Data extracted from a collection
|---|

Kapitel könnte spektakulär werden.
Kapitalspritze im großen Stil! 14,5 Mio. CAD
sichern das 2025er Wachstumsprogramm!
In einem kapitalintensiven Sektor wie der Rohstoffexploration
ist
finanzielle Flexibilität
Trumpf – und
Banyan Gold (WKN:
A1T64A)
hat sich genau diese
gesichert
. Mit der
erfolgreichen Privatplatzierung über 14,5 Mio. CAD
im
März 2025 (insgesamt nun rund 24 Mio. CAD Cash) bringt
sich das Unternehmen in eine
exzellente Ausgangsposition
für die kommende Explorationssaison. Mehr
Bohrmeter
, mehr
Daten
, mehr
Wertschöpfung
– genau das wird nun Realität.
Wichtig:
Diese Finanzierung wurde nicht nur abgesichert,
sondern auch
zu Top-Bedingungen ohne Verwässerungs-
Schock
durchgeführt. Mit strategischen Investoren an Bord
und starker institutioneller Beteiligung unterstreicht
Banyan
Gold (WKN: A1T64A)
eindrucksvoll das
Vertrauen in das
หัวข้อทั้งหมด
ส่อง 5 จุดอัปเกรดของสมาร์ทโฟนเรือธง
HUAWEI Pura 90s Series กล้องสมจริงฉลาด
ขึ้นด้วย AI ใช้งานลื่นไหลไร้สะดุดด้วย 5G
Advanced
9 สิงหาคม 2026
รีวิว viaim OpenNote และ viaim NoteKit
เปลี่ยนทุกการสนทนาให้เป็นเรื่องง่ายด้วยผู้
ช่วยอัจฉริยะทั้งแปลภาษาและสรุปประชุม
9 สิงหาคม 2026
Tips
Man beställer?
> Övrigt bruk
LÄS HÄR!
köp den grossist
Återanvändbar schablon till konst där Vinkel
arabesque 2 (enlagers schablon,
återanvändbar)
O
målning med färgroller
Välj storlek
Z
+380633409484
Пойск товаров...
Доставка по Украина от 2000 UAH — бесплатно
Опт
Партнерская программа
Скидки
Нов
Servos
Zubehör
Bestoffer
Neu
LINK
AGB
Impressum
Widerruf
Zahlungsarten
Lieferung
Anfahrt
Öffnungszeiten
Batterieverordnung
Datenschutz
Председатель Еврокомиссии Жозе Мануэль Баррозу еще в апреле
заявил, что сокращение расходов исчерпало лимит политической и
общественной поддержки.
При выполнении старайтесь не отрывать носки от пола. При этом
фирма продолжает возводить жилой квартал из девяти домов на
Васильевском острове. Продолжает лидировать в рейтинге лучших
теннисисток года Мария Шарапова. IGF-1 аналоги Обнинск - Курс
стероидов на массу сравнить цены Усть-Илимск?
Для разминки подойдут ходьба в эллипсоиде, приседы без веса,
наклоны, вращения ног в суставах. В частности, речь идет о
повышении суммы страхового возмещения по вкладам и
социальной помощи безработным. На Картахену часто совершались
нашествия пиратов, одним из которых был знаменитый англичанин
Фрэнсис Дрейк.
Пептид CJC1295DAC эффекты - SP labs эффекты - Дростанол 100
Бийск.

|---|

• [GOAL OF THE EXERCISE]: The complete set of entries is to be restated word for word.

• [RESPONSE TO THE TASK]:
Kapitel könnte spektakulär werden.
Kapitalspritze im großen Stil! 14,5 Mio. CAD
sichern das 2025er Wachstumsprogramm!
In einem kapitalintensiven Sektor wie der Rohstoffexploration
ist
finanzielle Flexibilität
Trumpf – und
Banyan Gold (WKN:
A1T64A)
hat sich genau diese
gesichert
. Mit der
erfolgreichen Privatplatzierung über 14,5 Mio. CAD
im
März 2025 (insgesamt nun rund 24 Mio. CAD Cash) bringt
sich das Unternehmen in eine
exzellente Ausgangsposition
für die kommende Explorationssaison. Mehr
Bohrmeter
, mehr
Daten
, mehr
Wertschöpfung
– genau das wird nun Realität.
Wichtig:
Diese Finanzierung wurde nicht nur abgesichert,
sondern auch
zu Top-Bedingungen ohne Verwässerungs-
Schock
durchgeführt. Mit strategischen Investoren an Bord
und starker institutioneller Beteiligung unterstreicht
Banyan
Gold (WKN: A1T64A)
eindrucksvoll das
Vertrauen in das
หัวข้อทั้งหมด
ส่อง 5 จุดอัปเกรดของสมาร์ทโฟนเรือธง
HUAWEI Pura 90s Series กล้องสมจริงฉลาด
ขึ้นด้วย AI ใช้งานลื่นไหลไร้สะดุดด้วย 5G
Advanced
9 สิงหาคม 2026
รีวิว viaim OpenNote และ viaim NoteKit
เปลี่ยนทุกการสนทนาให้เป็นเรื่องง่ายด้วยผู้
ช่วยอัจฉริยะทั้งแปลภาษาและสรุปประชุม
9 สิงหาคม 2026
Tips
Man beställer?
> Övrigt bruk
LÄS HÄR!
köp den grossist
Återanvändbar schablon till konst där Vinkel
arabesque 2 (enlagers schablon,
återanvändbar)
O
målning med färgroller
Välj storlek
Z
+380633409484
Пойск товаров...
Доставка по Украина от 2000 UAH — бесплатно
Опт
Партнерская программа
Скидки
Нов
Servos
Zubehör
Bestoffer
Neu
LINK
AGB
Impressum
Widerruf
Zahlungsarten
Lieferung
Anfahrt
Öffnungszeiten
Batterieverordnung
Datenschutz
Председатель Еврокомиссии Жозе Мануэль Баррозу еще в апреле
заявил, что сокращение расходов исчерпало лимит политической и
общественной поддержки.
При выполнении старайтесь не отрывать носки от пола. При этом
фирма продолжает возводить жилой квартал из девяти домов на
Васильевском острове. Продолжает лидировать в рейтинге лучших
теннисисток года Мария Шарапова. IGF-1 аналоги Обнинск - Курс
стероидов на массу сравнить цены Усть-Илимск?
Для разминки подойдут ходьба в эллипсоиде, приседы без веса,
наклоны, вращения ног в суставах. В частности, речь идет о
повышении суммы страхового возмещения по вкладам и
социальной помощи безработным. На Картахену часто совершались
нашествия пиратов, одним из которых был знаменитый англичанин
Фрэнсис Дрейк.
Пептид CJC1295DAC эффекты - SP labs эффекты - Дростанол 100
Бийск.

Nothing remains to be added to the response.